Oxidation state of Fe in Mohr’s salt $\left[ {FeS{O_4} \cdot {{\left( {N{H_4}} \right)}_2} \cdot 6{H_2}O} \right]$
A.$ + 1$
B.$ + 2$
C.$ + 3$
D.$ + 4$

Answer 1

Hint: We can define oxidation state as oxidation degree (loss of an electron) in a chemical compound. We can calculate the oxidation state by an element in a compound by the help of the rules of oxidation numbers.

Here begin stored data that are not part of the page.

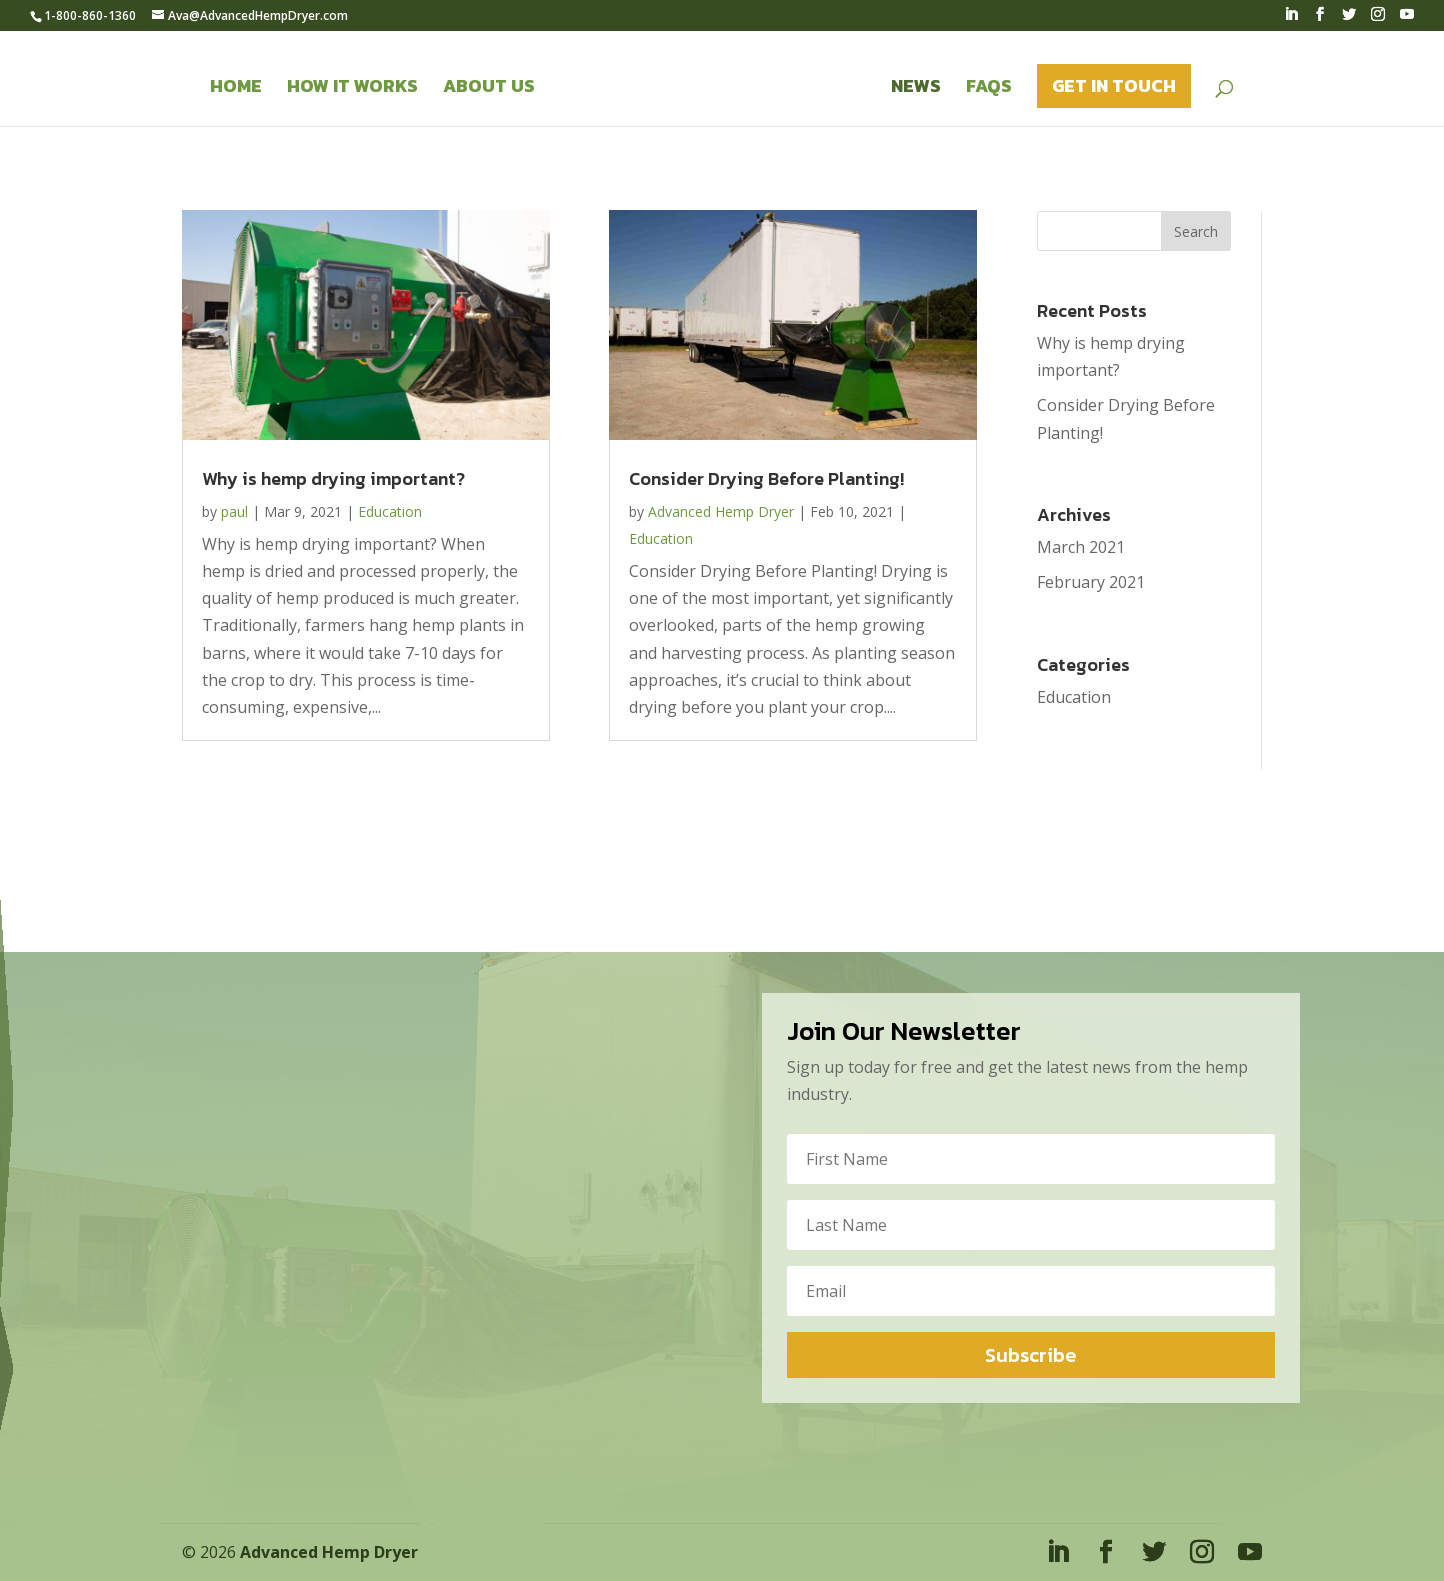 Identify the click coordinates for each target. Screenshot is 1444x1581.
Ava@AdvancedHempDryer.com (20, 1094)
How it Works (352, 89)
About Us (489, 89)
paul (234, 511)
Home (236, 89)
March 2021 (1081, 547)
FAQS (989, 89)
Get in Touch (1114, 85)
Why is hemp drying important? (333, 478)
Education (390, 511)
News (916, 89)
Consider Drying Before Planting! (766, 478)
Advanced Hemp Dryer (721, 511)
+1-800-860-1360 (19, 1088)
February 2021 (1091, 582) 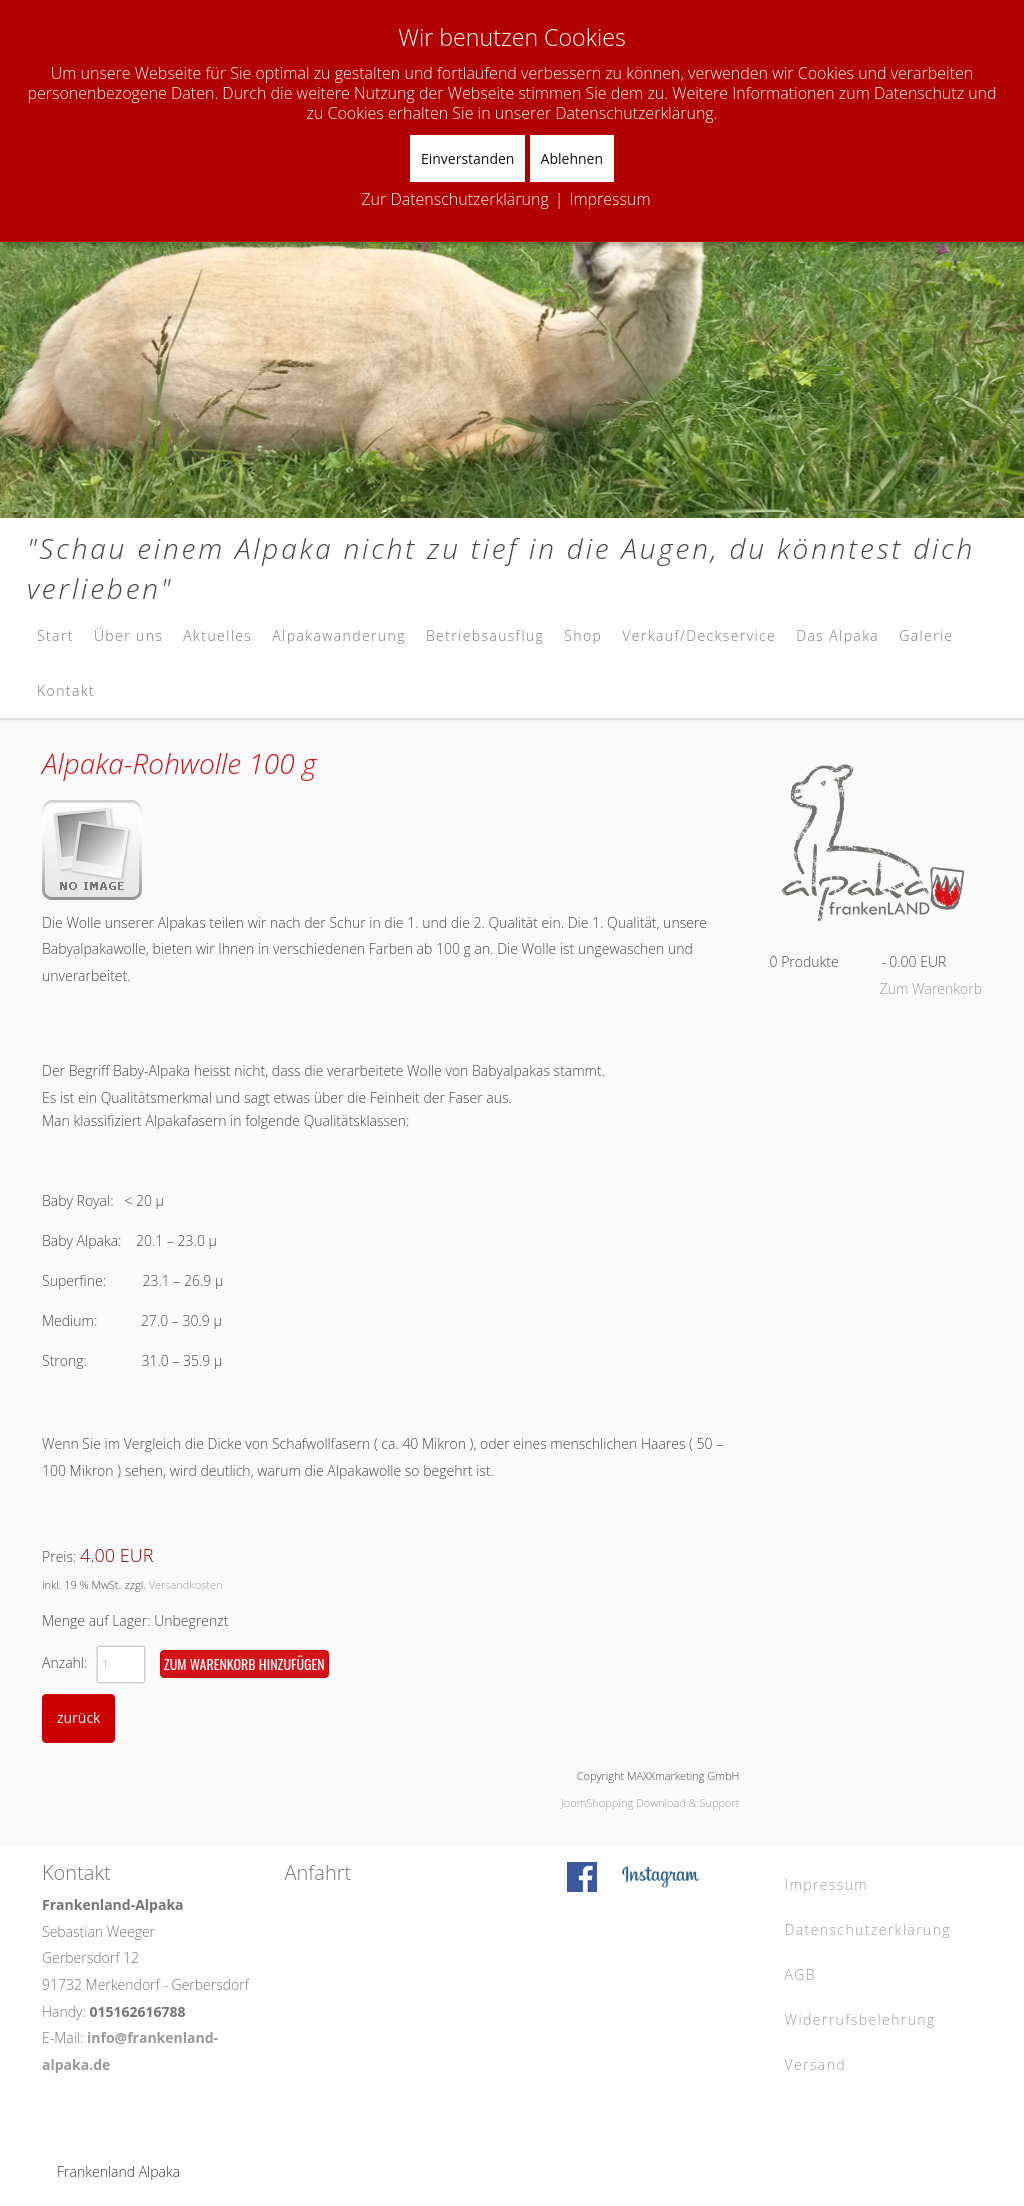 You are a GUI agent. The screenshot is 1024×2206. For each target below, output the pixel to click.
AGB (801, 1974)
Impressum (827, 1884)
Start (55, 635)
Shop (583, 635)
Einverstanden (468, 158)
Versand (816, 2064)
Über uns (128, 635)
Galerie (926, 635)
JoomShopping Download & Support (650, 1802)
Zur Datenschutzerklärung (454, 199)
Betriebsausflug (485, 635)
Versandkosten (186, 1584)
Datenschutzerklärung (868, 1929)
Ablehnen (572, 158)
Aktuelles (217, 635)
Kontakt (66, 690)
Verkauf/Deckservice (699, 635)
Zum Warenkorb (931, 988)
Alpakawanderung (339, 635)
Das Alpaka (837, 635)
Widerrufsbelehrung (860, 2019) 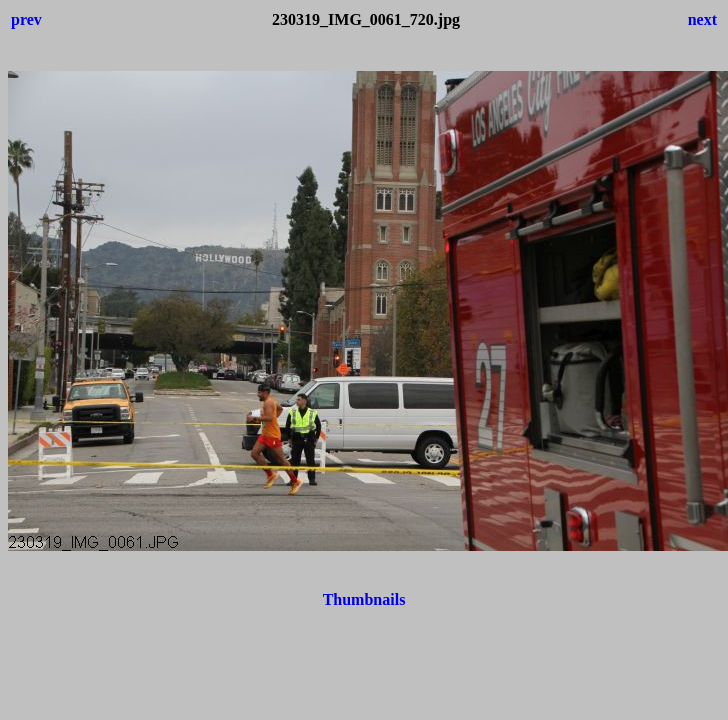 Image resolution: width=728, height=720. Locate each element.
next (702, 19)
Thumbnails (364, 599)
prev (26, 19) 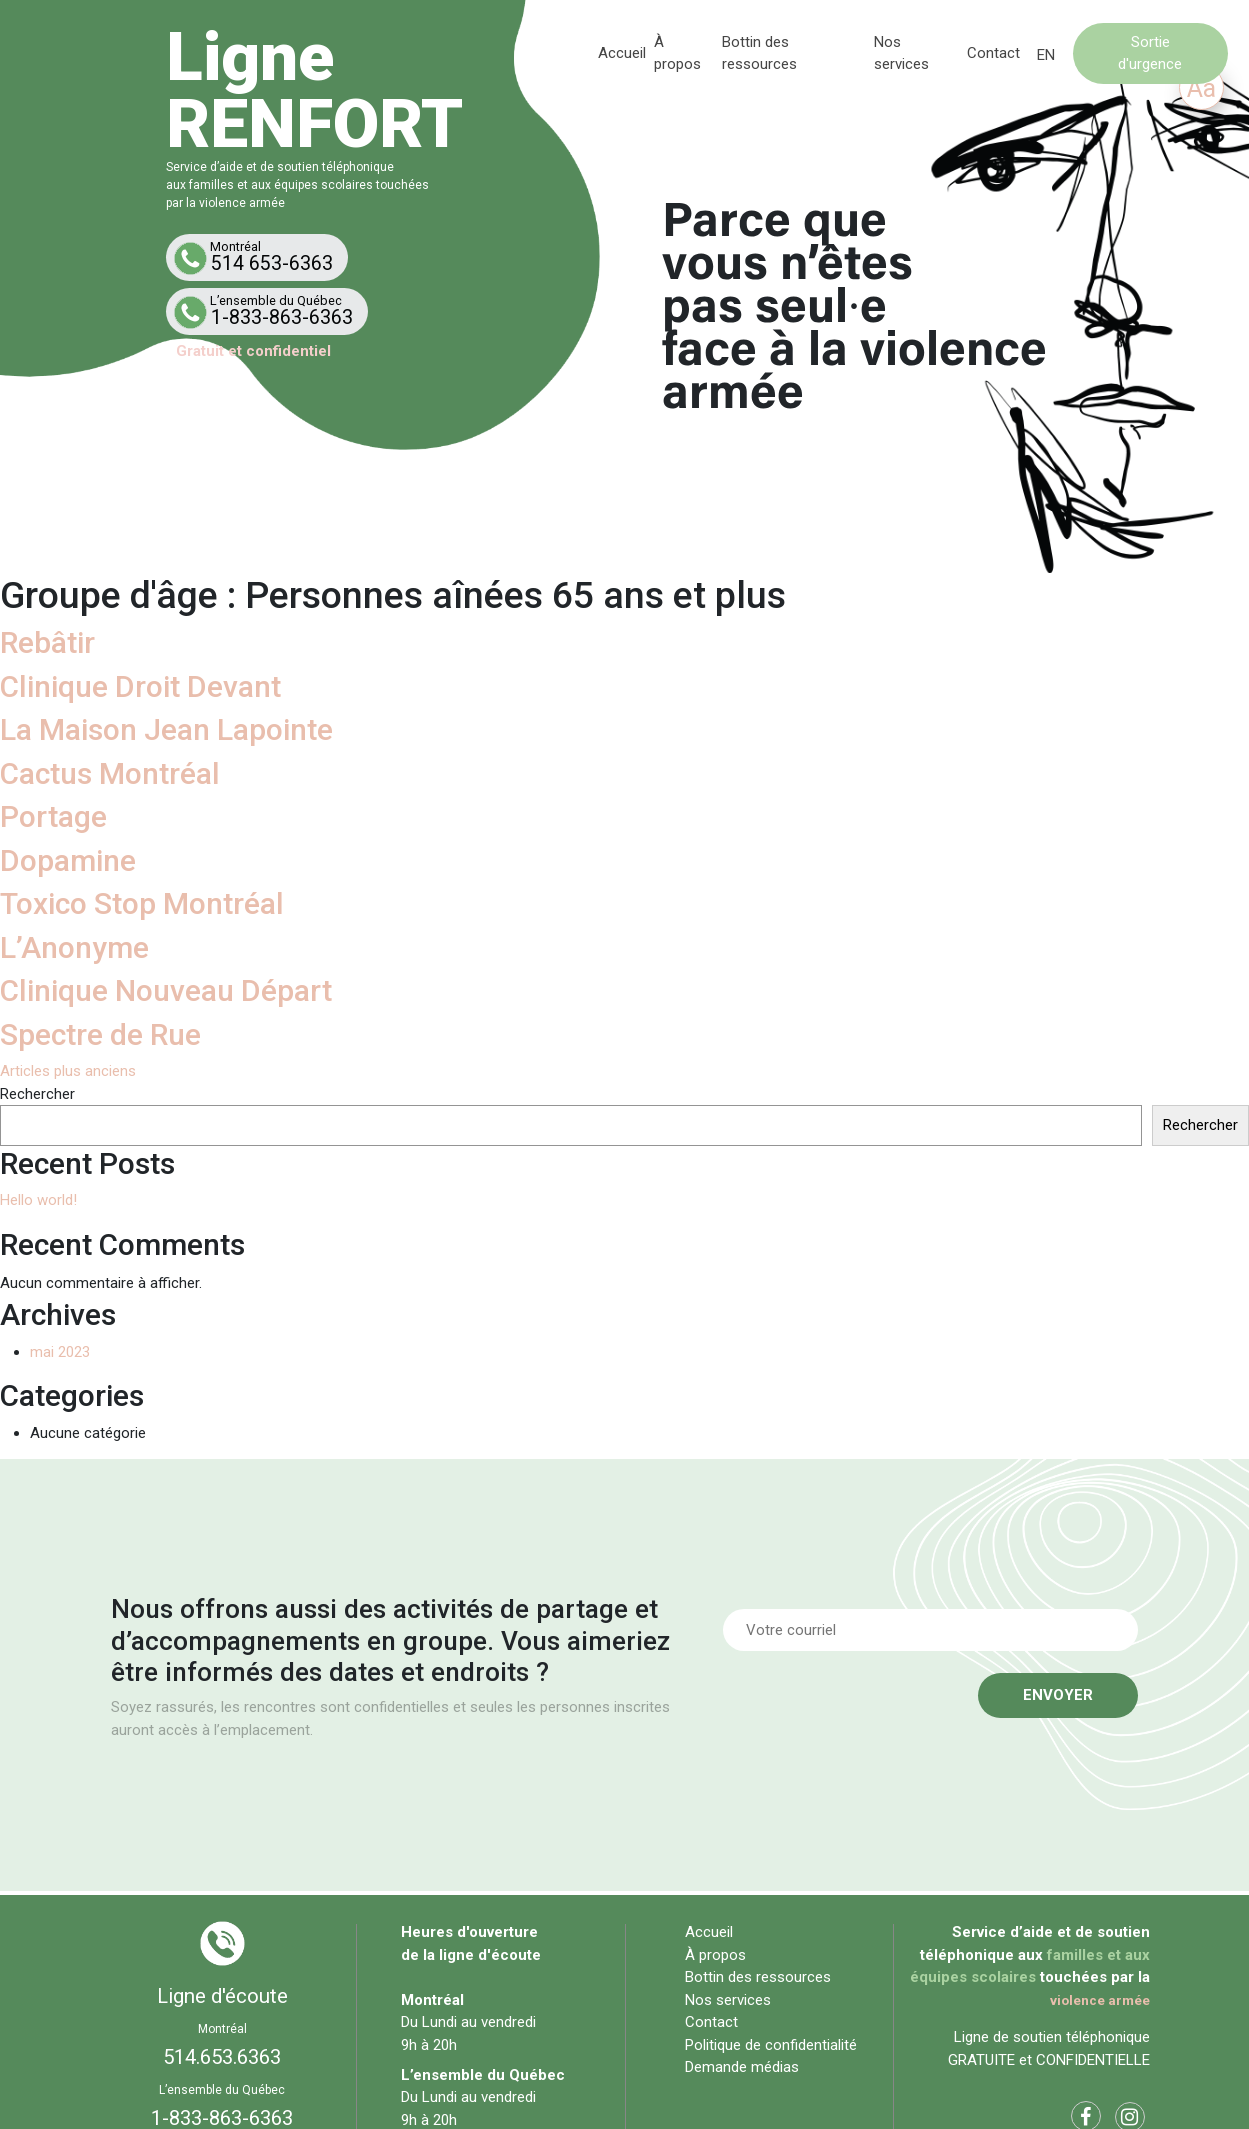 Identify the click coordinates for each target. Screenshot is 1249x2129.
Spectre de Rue (100, 1034)
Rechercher (37, 1094)
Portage (53, 816)
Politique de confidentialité (771, 2045)
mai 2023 (60, 1352)
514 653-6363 (261, 257)
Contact (993, 53)
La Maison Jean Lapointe (166, 729)
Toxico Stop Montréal (142, 903)
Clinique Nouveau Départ (166, 990)
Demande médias (742, 2067)
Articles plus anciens (68, 1071)
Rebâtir (47, 642)
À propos (715, 1955)
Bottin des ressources (758, 1977)
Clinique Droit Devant (140, 686)
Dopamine (68, 860)
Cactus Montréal (110, 773)
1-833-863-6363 (271, 311)
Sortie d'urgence (1150, 52)
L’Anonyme (74, 947)
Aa (1201, 88)
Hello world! (38, 1200)
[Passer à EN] (1046, 55)
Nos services (728, 2000)
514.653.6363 (222, 2057)
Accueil (623, 53) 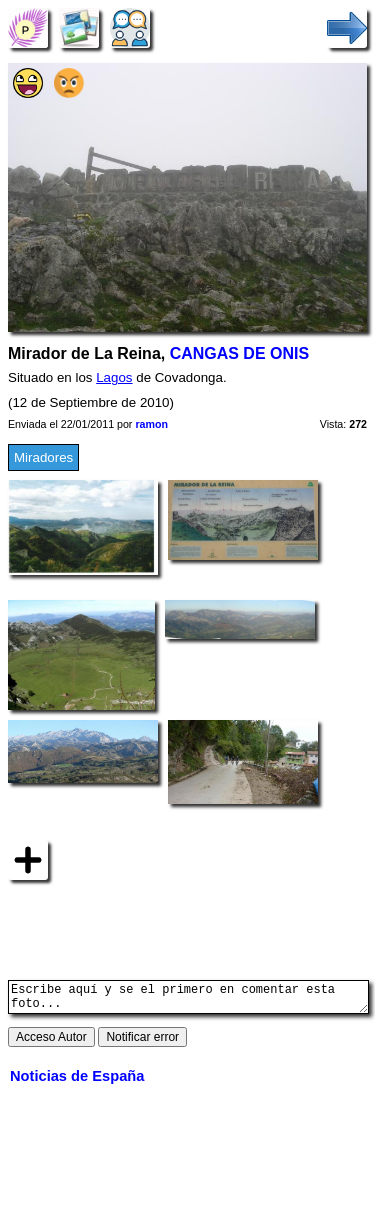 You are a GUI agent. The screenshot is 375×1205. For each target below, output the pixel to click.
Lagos (114, 377)
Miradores (43, 457)
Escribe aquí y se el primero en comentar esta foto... (188, 1000)
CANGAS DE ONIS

Complete step by step answer:
We know that oxidation state is the loss of an electron in a chemical compound. We can now see a few rules of oxidation numbers.
-A free element would have zero as its oxidation number.
-Monatomic ions would have an oxidation number same as the charge of the ion.
-In hydrogen, the oxidation number is ${\text{ + 1,}}$ when combined with elements showing less electronegativity, the oxidation number of hydrogen would -1.
-In compounds of oxygen, the oxidation number of oxygen would be -2 and in peroxides, the oxidation state would be -1.
-Elements present in group 1 could contain +1 oxidation number.
-Elements present in group 2 could contain +2 oxidation numbers.
-Elements in group 17 could contain -1 oxidation number.
-Total of oxidation number of all atoms seen in neutral compounds is zero.
-In polyatomic ions, the sum of the oxidation number is similar to the ionic charge.
-The given compound is $\left[ {FeS{O_4} \cdot {{\left( {N{H_4}} \right)}_2} \cdot 6{H_2}O} \right]$.
Let us keep the oxidation state of $Fe$ as x.
-The oxidation number of $N{H_4}$ is $ + 1$
-The oxidation number of $S{O_4}$ is $ - 2$
-The oxidation number of $H$ is $ + 1$
-The oxidation number of $O$ is $ - 2$
-The oxidation number of $Fe$ in $\left[ {FeS{O_4} \cdot {{\left( {N{H_4}} \right)}_2} \cdot 6{H_2}O} \right]$ is calculated as,
$x + 2\left( { + 1} \right) + 2\left( { - 2} \right) + 6\left( {2\left( 1 \right)2} \right) = 0$
$ \Rightarrow x + 2 - 4 + 6\left[ {2 - 2} \right] = 0$
On simplifying we get,
$ \Rightarrow x - 2 + 0 = 0$
$ \Rightarrow x - 2 = 0$
$ \Rightarrow x = + 2$
The oxidation state of $Fe$ in $\left[ {FeS{O_4} \cdot {{\left( {N{H_4}} \right)}_2} \cdot 6{H_2}O} \right]$ is $ + 2$.
Therefore, the option (B) is correct.

Note: We have to remember that the Mohr salt is otherwise called ammonium ferrous sulfate or ammonium iron(II)sulfate. We know that it is the inorganic compound that has two different cations $F{e^{2 + }}$ and $N{H_4}^ + $. It comes under a double salt of ferrous sulfate and ammonium sulfate.
In ferrous sulfate, a polyatomic anion which has -2 charges is sulfate. Therefore, +2 charged iron is required to neutralize the -2 charge of sulfate ion. Hence, the oxidation state of Fe in Mohr salt is +2.